*** PROVIDED DATA Section Begins ***

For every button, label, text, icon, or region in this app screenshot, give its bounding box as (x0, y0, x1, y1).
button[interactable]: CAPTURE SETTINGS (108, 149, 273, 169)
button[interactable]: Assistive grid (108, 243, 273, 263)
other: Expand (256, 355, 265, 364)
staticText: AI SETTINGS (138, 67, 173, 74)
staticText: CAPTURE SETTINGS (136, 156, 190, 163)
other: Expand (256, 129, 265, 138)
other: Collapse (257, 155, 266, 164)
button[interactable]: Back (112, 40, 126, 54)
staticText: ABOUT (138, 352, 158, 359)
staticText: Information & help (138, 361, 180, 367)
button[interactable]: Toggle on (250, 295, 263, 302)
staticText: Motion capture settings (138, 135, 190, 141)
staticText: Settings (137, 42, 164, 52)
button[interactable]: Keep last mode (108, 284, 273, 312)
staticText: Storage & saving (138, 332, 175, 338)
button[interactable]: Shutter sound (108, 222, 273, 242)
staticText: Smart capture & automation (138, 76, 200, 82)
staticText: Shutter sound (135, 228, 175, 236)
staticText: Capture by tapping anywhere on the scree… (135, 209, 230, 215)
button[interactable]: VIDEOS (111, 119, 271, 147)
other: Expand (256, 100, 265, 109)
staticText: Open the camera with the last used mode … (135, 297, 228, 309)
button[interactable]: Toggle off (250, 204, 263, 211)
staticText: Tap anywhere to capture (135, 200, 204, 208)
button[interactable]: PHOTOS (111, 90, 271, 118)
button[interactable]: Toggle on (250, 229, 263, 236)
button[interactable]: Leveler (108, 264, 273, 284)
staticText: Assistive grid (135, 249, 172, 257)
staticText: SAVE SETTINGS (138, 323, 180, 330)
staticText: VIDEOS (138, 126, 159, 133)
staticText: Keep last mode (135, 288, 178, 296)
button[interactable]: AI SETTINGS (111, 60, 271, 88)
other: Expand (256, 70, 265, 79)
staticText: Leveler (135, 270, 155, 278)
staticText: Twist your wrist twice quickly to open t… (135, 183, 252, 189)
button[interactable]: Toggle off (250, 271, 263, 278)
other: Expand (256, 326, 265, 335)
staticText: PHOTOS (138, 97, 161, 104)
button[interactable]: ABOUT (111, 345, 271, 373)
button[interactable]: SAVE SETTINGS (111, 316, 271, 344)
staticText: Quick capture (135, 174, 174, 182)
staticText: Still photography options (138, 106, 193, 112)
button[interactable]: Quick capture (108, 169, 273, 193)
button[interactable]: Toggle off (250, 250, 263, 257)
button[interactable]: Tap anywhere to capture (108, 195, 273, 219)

*** PROVIDED DATA Section Ends ***

Every record must be written out again without any change.

For every button, label, text, icon, or region in this app screenshot, give its bounding box as (x0, y0, x1, y1).
button[interactable]: CAPTURE SETTINGS (108, 149, 273, 169)
button[interactable]: Assistive grid (108, 243, 273, 263)
other: Expand (256, 355, 265, 364)
staticText: AI SETTINGS (138, 67, 173, 74)
staticText: CAPTURE SETTINGS (136, 156, 190, 163)
other: Expand (256, 129, 265, 138)
other: Collapse (257, 155, 266, 164)
button[interactable]: Back (112, 40, 126, 54)
staticText: ABOUT (138, 352, 158, 359)
staticText: Information & help (138, 361, 180, 367)
button[interactable]: Toggle on (250, 295, 263, 302)
staticText: Motion capture settings (138, 135, 190, 141)
staticText: Settings (137, 42, 164, 52)
button[interactable]: Keep last mode (108, 284, 273, 312)
staticText: Storage & saving (138, 332, 175, 338)
button[interactable]: Shutter sound (108, 222, 273, 242)
staticText: Smart capture & automation (138, 76, 200, 82)
staticText: Shutter sound (135, 228, 175, 236)
staticText: Capture by tapping anywhere on the scree… (135, 209, 230, 215)
button[interactable]: VIDEOS (111, 119, 271, 147)
other: Expand (256, 100, 265, 109)
staticText: Open the camera with the last used mode … (135, 297, 228, 309)
button[interactable]: Toggle off (250, 204, 263, 211)
staticText: Tap anywhere to capture (135, 200, 204, 208)
button[interactable]: PHOTOS (111, 90, 271, 118)
button[interactable]: Toggle on (250, 229, 263, 236)
button[interactable]: Leveler (108, 264, 273, 284)
staticText: Assistive grid (135, 249, 172, 257)
staticText: SAVE SETTINGS (138, 323, 180, 330)
staticText: VIDEOS (138, 126, 159, 133)
staticText: Keep last mode (135, 288, 178, 296)
button[interactable]: AI SETTINGS (111, 60, 271, 88)
other: Expand (256, 70, 265, 79)
staticText: Leveler (135, 270, 155, 278)
staticText: Twist your wrist twice quickly to open t… (135, 183, 252, 189)
button[interactable]: Toggle off (250, 271, 263, 278)
other: Expand (256, 326, 265, 335)
staticText: PHOTOS (138, 97, 161, 104)
button[interactable]: ABOUT (111, 345, 271, 373)
button[interactable]: SAVE SETTINGS (111, 316, 271, 344)
staticText: Quick capture (135, 174, 174, 182)
staticText: Still photography options (138, 106, 193, 112)
button[interactable]: Quick capture (108, 169, 273, 193)
button[interactable]: Toggle off (250, 250, 263, 257)
button[interactable]: Tap anywhere to capture (108, 195, 273, 219)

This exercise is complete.